Автор: Брусянин Василий Васильевич

Василий Брусянин

Элегия

I.

   Какая-то странная эта курсистка Клавдия Романовна — сама стыдливость!

   Когда утром она вошла ко мне в мастерскую, все лицо ее покрылось краской смущения. Еще не сказала, зачем пришла, только спросила:

   — Если не ошибаюсь, вы Демин?

   Спросила и покраснела, не дождавшись моего ответа,

   — Я — Демин… я вас поджидал, — ответил я и крепко пожал ее руку в перчатке. — Раздевайтесь… присаживайтесь…

   С какой-то пугливой мыслью в глазах, осматривала она мастерскую и медленно и нерешительно расстегивала жакет, с большими пуговицами и высоким воротником.

   — Вы никогда не позировали? — спросил я.

   — Нет, — ответила она.

   И опять краска смущения вспыхнула на ее красивом личике.

   — Собственно, я позировала Вещинину, — поправилась она, и, как мне показалось, еще больше покраснела.

   — Так вот, будьте добры пройти за ширмочку и там разденьтесь…

   Она не сразу двинулась за ширмочку в углу мастерской, а я, чтобы не смущать ее, принялся чистить палитру, выдавливал краски, переставлял полотно с мольбертом. Чтобы ободрить ее, я стал напевать какой-то романс, потом сообразил, что, быть может, это неудобно: Клавдия Романовна — курсистка, из хорошей семьи и на натуру пошла только потому, что ей есть нечего…

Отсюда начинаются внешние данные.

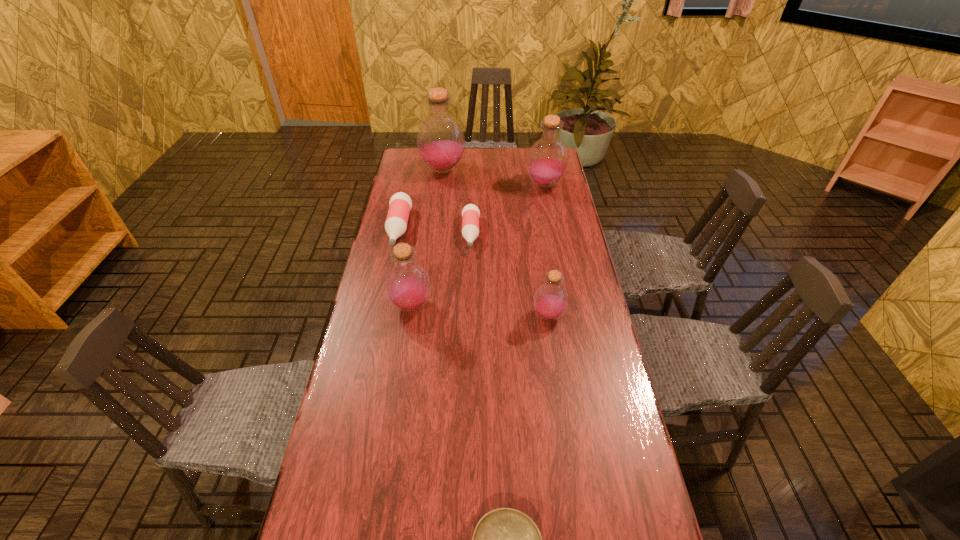 Locate which purple bottle ranks second in proximity to the gray bowl. Please provide its 2D coordinates. Your answer should be formatted as a tuple, i.e. [(x, y)], where the tuple contains the x and y coordinates of a point satisfying the conditions above.

[(407, 285)]

Select which pink bottle appears as the closest to the third smallest purple bottle. Please provide its 2D coordinates. Your answer should be formatted as a tuple, i.e. [(x, y)], where the tuple contains the x and y coordinates of a point satisfying the conditions above.

[(470, 214)]

Where is `the closest pink bottle to the gray bowl`? The width and height of the screenshot is (960, 540). the closest pink bottle to the gray bowl is located at coordinates (470, 214).

Find the location of a particular element. This screenshot has height=540, width=960. free space that satisfies the following two spatial constraints: 1. with the cap open on the fourth tallest object; 2. on the right side of the shortest bottle is located at coordinates (468, 316). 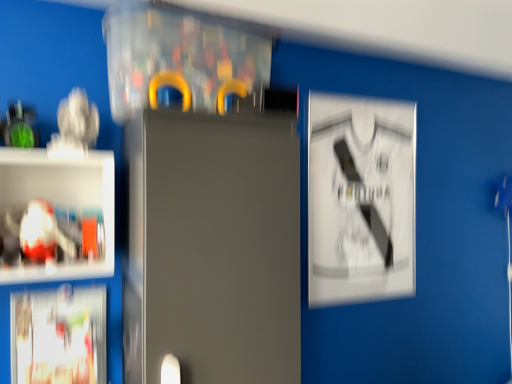 Question: From a real-world perspective, is white glossy poster at lower left, which is counted as the first poster, starting from the left, below translucent plastic shelf at left?

Choices:
 (A) no
 (B) yes

Answer: (B)

Question: Does white glossy poster at lower left, acting as the 2th poster starting from the top, have a greater width compared to translucent plastic shelf at left?

Choices:
 (A) yes
 (B) no

Answer: (B)

Question: Would you say white glossy poster at lower left, acting as the 2th poster starting from the back, is outside translucent plastic shelf at left?

Choices:
 (A) no
 (B) yes

Answer: (B)

Question: Considering the relative positions of white glossy poster at lower left, acting as the 2th poster starting from the back, and translucent plastic shelf at left in the image provided, is white glossy poster at lower left, acting as the 2th poster starting from the back, behind translucent plastic shelf at left?

Choices:
 (A) yes
 (B) no

Answer: (A)

Question: Is white glossy poster at lower left, the first poster positioned from the bottom, to the left of translucent plastic shelf at left from the viewer's perspective?

Choices:
 (A) yes
 (B) no

Answer: (A)

Question: Is white glossy poster at lower left, which is counted as the first poster, starting from the left, facing away from translucent plastic shelf at left?

Choices:
 (A) yes
 (B) no

Answer: (B)

Question: Does satin gray fridge at center lie in front of translucent plastic shelf at left?

Choices:
 (A) yes
 (B) no

Answer: (A)

Question: Can you confirm if satin gray fridge at center is smaller than translucent plastic shelf at left?

Choices:
 (A) no
 (B) yes

Answer: (A)

Question: Is satin gray fridge at center thinner than translucent plastic shelf at left?

Choices:
 (A) yes
 (B) no

Answer: (B)

Question: Does satin gray fridge at center appear on the right side of translucent plastic shelf at left?

Choices:
 (A) yes
 (B) no

Answer: (A)

Question: Does satin gray fridge at center have a lesser height compared to translucent plastic shelf at left?

Choices:
 (A) yes
 (B) no

Answer: (B)

Question: Is satin gray fridge at center bigger than translucent plastic shelf at left?

Choices:
 (A) yes
 (B) no

Answer: (A)

Question: From the image's perspective, would you say transparent plastic cabinet at upper center is positioned over white paper at upper right, the 2th poster when ordered from front to back?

   Вот она вышла, закутанная в красную кисею…

   Каким-то странно красочным пятном явилась она ко мне из-за ширмы. Только теперь я понял, что было в том небольшом пакетике, с которым Клавдия Романовна не рассталась даже и тогда, когда пошла за ширму. Она с собой принесла эту пышную, нежную, красную кисею. Не сразу хотела предстать предо мною обнаженной… Была она в темном скромном платье, теперь в кисее: тело просвечивает, но оно еще не обнажено… Какая милая стыдливость!.. Какая милая, чистая, славная эта курсисточка!.. Вышла задрапированная в красные полупрозрачные складки, а как идет к ней это красное. Брюнетка с пышными волосами, с большими темными глазами, вся в красном. И так красиво просвечивает ее тело сквозь кисею и кажется слитым из светлой бронзы. Она пристально, но немного смущенно смотрела на меня и точно ждала чего-то, ждала, что я скажу.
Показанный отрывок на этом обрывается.